Rita sentía que una corriente fría le subía hasta la raíz del pelo desde la punta de los pies. Estaba tiritando. Rick le preguntó si tenía frío y ella negó, sin hablar, de manera mecánica. Tenía que salir de allí, pero ya no se veía capaz de levantarse del vagón. Temía caerse desmayada si lo intentaba. Sólo podía quedarse quieta agarrada a su bolso, esperando que todo pasara. Necesitaba que le diera el aire. Ni las ruletas vertiginosas de risotadas y destellos, ni los aullidos de lobo le producían ya temor. Nada se comparaba a sus miedos. Todo se iba tiñendo de un aura de irrealidad. Rita logró vencer la rigidez de su cuello y miró hacia atrás, por encima de su hombro. ¡La mujer del globo no estaba! Sintió un vacío en el estómago, como si la hubieran lanzado de golpe por una ventana. Le preguntó a Rick dónde estaba la mujer. Pero él no podía oírla entre tanto jaleo. Era imposible gritar. Rita estaba aterrorizada. Decidió cerrar los ojos y permanecer así hasta que salieran del túnel, hasta que todo acabara. Oyó el ruido de un trueno y le pareció que algo se rasgaba en su interior.  Abrió los ojos. Y la vio. La mujer del globo estaba de pie junto a los raíles y avanzaba hacia ellos con paso firme.  El vagón los llevaba hasta ella. Vio de reojo el gesto de miedo de Richard. Rita chilló, un grito que salió de lo más profundo de su ser. Sacó el revólver y disparó. Una vez. Y otra. Y otra. La mujer del globo cayó hacia atrás como si fuera un muñequito de una barraca de feria. Quedó allí extendida, mientras el globo volaba alto. El vagón avanzó, dejándola atrás.

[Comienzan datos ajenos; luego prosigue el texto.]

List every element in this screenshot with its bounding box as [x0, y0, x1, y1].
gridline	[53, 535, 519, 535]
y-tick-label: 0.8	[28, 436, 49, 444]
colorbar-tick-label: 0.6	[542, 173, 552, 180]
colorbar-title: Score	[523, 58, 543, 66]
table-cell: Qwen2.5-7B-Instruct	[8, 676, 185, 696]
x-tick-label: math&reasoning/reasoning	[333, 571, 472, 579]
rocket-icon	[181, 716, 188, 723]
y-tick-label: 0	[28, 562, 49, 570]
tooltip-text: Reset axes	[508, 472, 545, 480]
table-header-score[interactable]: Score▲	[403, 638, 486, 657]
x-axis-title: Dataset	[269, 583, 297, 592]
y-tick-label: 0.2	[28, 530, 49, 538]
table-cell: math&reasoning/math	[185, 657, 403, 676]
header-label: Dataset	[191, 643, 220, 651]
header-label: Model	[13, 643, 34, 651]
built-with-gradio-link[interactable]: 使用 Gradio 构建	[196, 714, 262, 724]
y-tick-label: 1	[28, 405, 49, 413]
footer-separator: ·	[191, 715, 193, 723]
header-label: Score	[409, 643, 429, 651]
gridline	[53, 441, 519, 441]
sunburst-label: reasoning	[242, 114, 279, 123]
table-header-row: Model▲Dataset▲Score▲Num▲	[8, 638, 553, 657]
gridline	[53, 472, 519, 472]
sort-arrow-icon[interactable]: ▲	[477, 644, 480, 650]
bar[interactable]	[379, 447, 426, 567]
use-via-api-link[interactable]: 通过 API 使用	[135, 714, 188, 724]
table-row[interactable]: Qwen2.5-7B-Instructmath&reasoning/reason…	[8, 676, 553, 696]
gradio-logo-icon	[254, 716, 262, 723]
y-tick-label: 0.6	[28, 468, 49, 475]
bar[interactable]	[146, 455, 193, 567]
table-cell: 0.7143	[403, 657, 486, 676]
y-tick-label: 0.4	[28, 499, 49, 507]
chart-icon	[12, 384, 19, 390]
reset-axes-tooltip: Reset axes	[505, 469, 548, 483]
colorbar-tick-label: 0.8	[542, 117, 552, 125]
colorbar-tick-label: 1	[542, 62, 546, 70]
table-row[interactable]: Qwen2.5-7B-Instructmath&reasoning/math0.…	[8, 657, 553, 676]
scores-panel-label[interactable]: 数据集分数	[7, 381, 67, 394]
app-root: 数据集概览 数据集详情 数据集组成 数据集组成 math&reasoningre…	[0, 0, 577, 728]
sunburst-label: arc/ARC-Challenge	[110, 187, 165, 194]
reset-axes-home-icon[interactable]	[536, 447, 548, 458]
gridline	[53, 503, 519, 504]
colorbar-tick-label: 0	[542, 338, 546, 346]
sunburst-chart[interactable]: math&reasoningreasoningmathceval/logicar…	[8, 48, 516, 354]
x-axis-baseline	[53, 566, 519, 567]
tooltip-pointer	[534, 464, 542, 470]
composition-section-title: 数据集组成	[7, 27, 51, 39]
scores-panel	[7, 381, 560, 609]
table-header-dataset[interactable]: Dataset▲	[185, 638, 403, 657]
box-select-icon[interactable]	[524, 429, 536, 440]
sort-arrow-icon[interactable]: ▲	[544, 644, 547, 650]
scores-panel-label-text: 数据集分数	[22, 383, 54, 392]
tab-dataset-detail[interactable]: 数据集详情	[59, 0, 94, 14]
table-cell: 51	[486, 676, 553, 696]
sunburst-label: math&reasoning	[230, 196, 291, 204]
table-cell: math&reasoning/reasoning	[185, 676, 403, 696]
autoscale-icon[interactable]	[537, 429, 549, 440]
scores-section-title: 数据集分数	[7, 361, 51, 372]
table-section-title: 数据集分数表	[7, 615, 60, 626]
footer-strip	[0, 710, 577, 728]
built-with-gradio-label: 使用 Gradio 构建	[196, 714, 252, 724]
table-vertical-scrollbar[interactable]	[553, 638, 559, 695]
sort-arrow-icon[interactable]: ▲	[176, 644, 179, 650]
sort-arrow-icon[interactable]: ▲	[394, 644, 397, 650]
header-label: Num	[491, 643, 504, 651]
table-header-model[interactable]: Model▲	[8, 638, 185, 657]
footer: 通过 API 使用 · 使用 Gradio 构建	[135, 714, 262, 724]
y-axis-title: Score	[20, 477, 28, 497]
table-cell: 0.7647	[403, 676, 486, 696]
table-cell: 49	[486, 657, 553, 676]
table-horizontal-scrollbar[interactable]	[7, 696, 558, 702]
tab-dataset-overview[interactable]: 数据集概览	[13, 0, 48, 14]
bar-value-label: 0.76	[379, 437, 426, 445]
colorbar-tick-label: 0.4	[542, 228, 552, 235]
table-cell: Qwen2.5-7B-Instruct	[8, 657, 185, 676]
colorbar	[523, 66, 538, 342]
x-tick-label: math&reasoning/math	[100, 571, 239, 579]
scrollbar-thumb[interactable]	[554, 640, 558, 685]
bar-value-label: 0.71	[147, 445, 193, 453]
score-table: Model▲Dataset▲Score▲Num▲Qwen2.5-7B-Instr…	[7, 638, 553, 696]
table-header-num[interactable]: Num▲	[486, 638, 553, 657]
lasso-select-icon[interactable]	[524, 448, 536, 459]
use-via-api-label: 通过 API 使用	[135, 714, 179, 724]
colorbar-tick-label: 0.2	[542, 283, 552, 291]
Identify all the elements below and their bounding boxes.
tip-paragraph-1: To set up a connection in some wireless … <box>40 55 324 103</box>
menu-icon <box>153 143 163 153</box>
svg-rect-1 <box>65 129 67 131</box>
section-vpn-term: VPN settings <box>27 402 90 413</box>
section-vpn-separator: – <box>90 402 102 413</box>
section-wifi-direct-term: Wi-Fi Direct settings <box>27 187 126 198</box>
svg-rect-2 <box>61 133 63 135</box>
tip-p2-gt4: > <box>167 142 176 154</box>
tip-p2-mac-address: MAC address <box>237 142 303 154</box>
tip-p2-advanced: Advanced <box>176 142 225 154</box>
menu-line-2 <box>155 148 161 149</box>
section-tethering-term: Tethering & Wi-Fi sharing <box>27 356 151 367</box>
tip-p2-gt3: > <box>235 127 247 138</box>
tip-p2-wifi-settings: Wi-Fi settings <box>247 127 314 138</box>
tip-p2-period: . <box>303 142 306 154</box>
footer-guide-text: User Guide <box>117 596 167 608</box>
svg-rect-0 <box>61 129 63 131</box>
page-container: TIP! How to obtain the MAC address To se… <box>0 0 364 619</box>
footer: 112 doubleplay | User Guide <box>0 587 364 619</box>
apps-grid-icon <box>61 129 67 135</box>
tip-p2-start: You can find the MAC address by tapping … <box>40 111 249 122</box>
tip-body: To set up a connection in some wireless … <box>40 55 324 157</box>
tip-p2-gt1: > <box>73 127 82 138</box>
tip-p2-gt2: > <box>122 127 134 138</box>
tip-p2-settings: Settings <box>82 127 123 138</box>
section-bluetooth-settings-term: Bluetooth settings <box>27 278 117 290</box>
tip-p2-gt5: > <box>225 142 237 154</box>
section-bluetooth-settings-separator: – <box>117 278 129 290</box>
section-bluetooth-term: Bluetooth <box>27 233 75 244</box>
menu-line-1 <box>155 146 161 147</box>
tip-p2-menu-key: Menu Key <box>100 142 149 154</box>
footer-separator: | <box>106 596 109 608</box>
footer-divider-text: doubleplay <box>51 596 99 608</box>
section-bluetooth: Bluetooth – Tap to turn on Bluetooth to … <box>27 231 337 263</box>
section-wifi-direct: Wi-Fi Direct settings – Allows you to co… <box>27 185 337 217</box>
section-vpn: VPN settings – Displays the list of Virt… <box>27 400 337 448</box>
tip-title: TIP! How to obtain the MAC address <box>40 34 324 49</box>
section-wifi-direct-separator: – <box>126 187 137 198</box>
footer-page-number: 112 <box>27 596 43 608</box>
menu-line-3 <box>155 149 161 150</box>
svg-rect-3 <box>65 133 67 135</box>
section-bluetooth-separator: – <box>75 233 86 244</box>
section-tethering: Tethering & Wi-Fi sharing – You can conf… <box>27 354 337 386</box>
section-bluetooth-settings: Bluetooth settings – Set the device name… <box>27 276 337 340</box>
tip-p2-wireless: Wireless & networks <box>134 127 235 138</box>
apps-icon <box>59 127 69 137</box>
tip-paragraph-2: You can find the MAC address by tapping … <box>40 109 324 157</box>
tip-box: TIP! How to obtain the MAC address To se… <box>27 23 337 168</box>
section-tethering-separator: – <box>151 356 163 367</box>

Unos metros más adelante, salieron al exterior y el carro se detuvo por fin.  La gente que iba en la cabeza fue bajando en medio de una gran excitación. Ellos dos permanecían aún sentados. Rita se había quedado congelada en una demencial mueca de terror. Rick, confundido, abría y cerraba la boca sin decir nada. ¡Todo había sucedido tan deprisa! Pero, poco a poco y de manera inexorable, los gritos de la gente que aún quedaba en el túnel empezaron a ser de verdadero y auténtico horror.